Anggota DPR Kritik Kebijakan Ambigu Pemerintah soal Larangan Mudik dan Tempat Wisata

Netty Prasetiyani Aher. Foto: RMOL.
Netty Prasetiyani Aher. Foto: RMOL.

Kebijakan pelarangan mudik lebaran 2021 berbuah kritik keras oleh Komisi IX DPR RI. Anggota Komisi IX DPR RI Netty Prasetiyani Aher menilai kebijakan tersebut aneh.  


Pasalnya, di satu sisi pemerintah melarangan mudik namun membuka destinasi wisata.

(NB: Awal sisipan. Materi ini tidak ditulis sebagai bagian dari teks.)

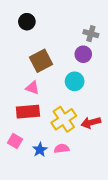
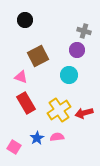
pink triangle: (32, 88) -> (21, 77), moved
red rectangle: (28, 112) -> (26, 103), turned 65
pink square: (15, 141) -> (14, 147), moved

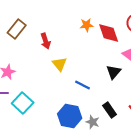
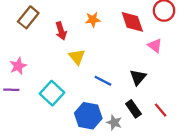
orange star: (87, 25) -> (93, 20), moved
black triangle: (114, 72) -> (138, 77), moved
cyan square: (23, 103) -> (52, 93), moved

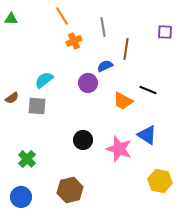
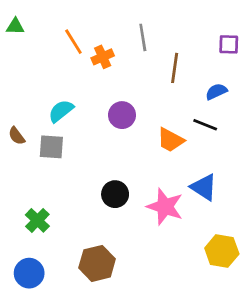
orange line: (62, 16) -> (73, 42), moved
blue semicircle: (105, 66) -> (216, 92), moved
brown semicircle: (12, 98) -> (17, 136), turned 88

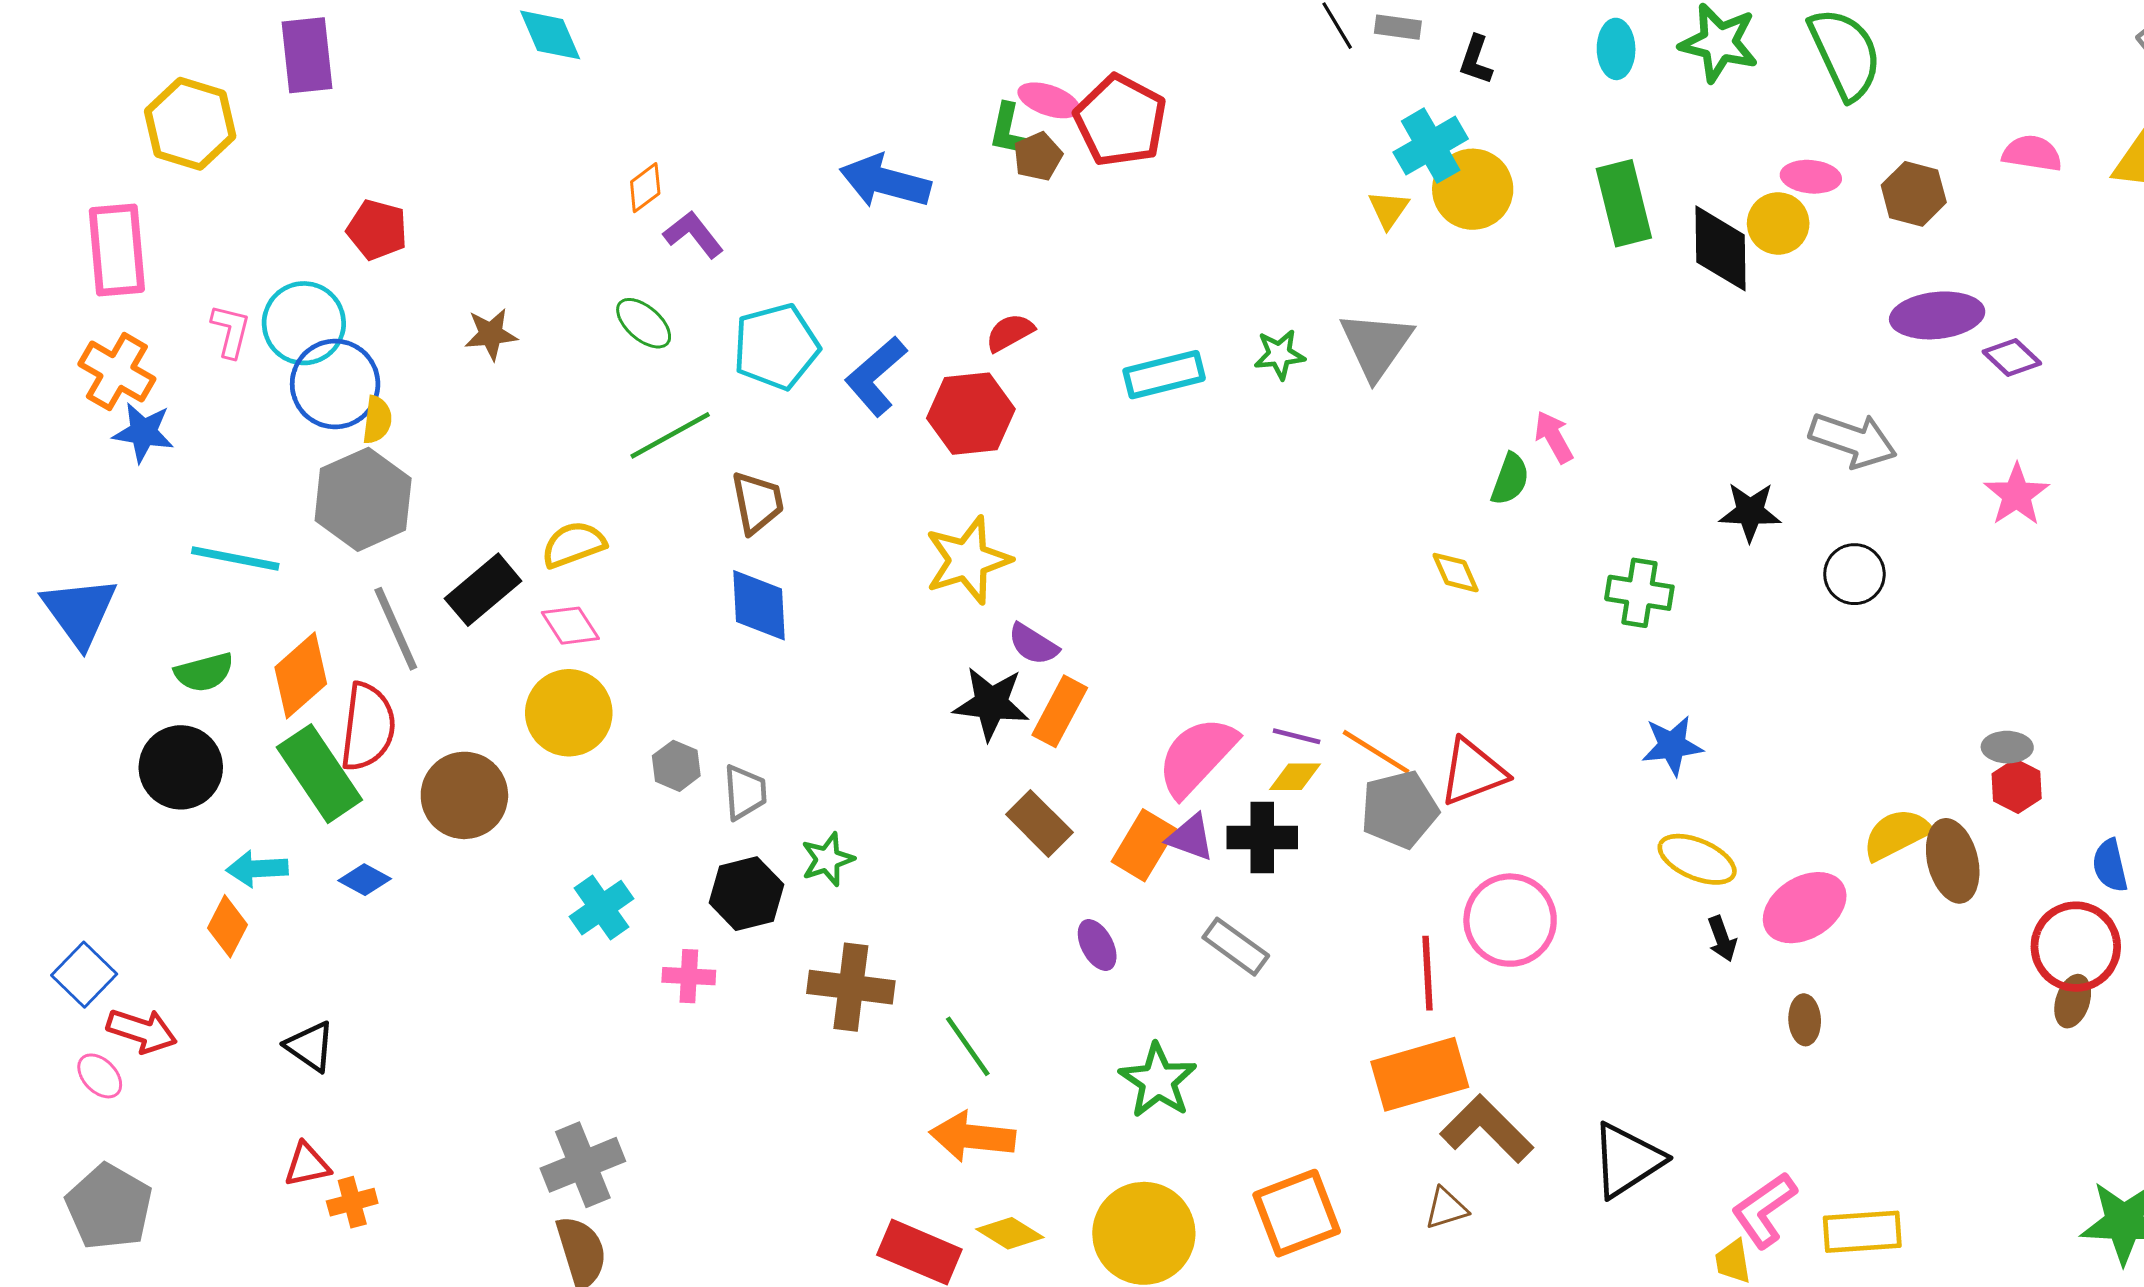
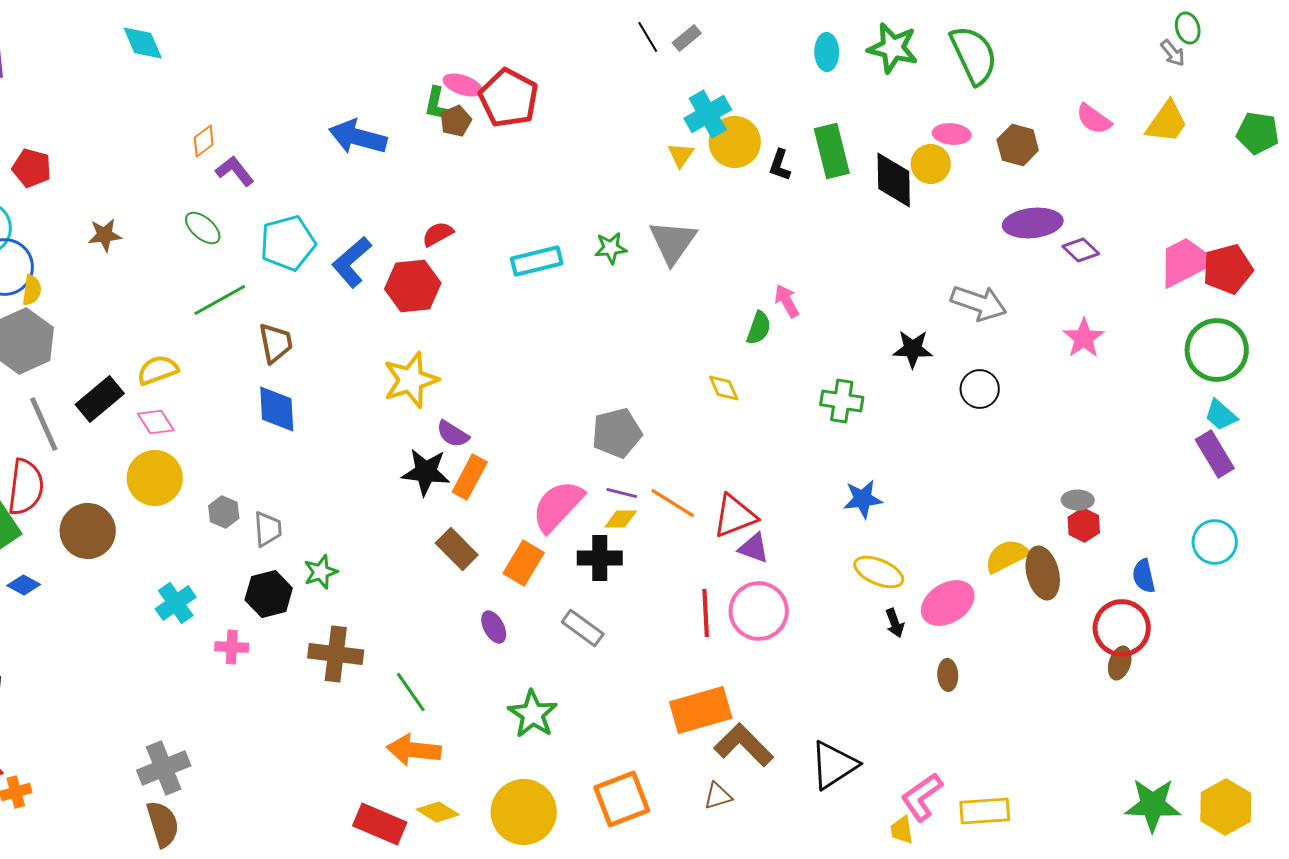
gray rectangle: (1398, 27) -> (687, 38), turned -48
black L-shape: (1476, 60) -> (780, 165), moved
pink semicircle: (2032, 153) -> (1094, 119), turned -153
gray pentagon: (1399, 809) -> (617, 433), moved
purple triangle: (1191, 837) -> (754, 548), moved
red line: (1427, 973) -> (706, 613), moved

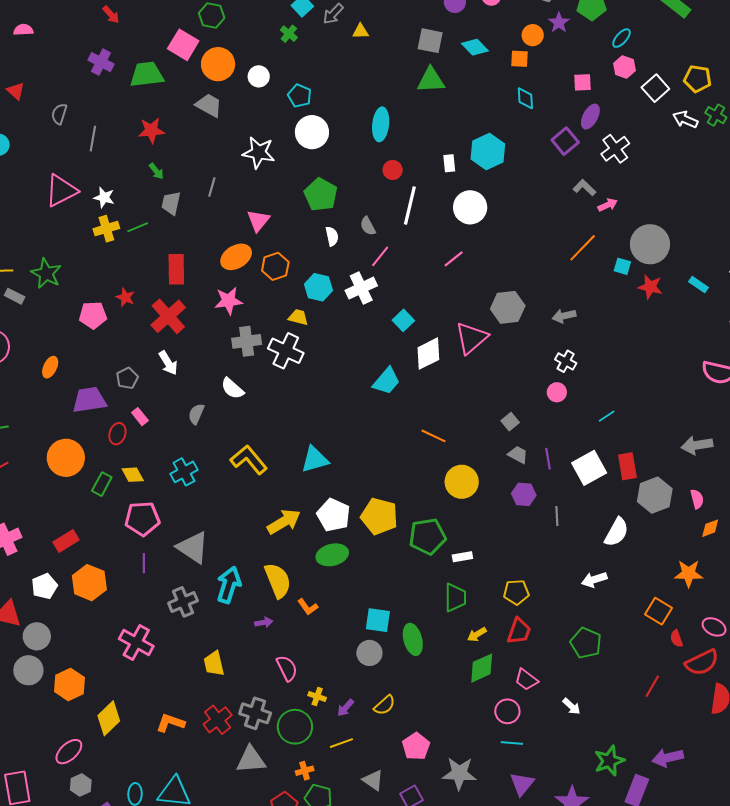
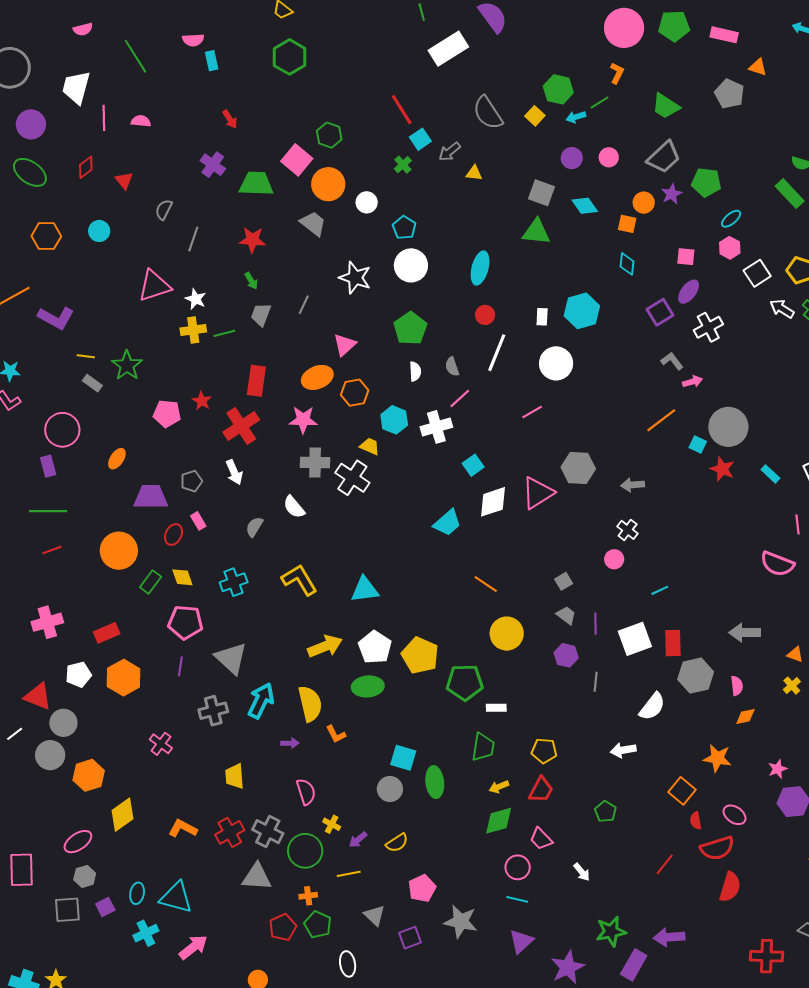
pink cross: (136, 642) -> (161, 744), size x0.7
green pentagon: (586, 643) -> (605, 812), size x0.7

Hal ini, kata dia, akan membuat masyarakat bingung dan 'membandel' untuk tetap mudik.

"Kebijakan ini tujuannya apa? Kalau pelarangan mudik untuk meminimalisasi penyebaran Covid-19, kenapa destinasi wisata justru dibuka dan diperbolehkan?" kata Netty seperti dikutip dari Kantor Berita Politik RMOL, Selasa, 13 April 2021.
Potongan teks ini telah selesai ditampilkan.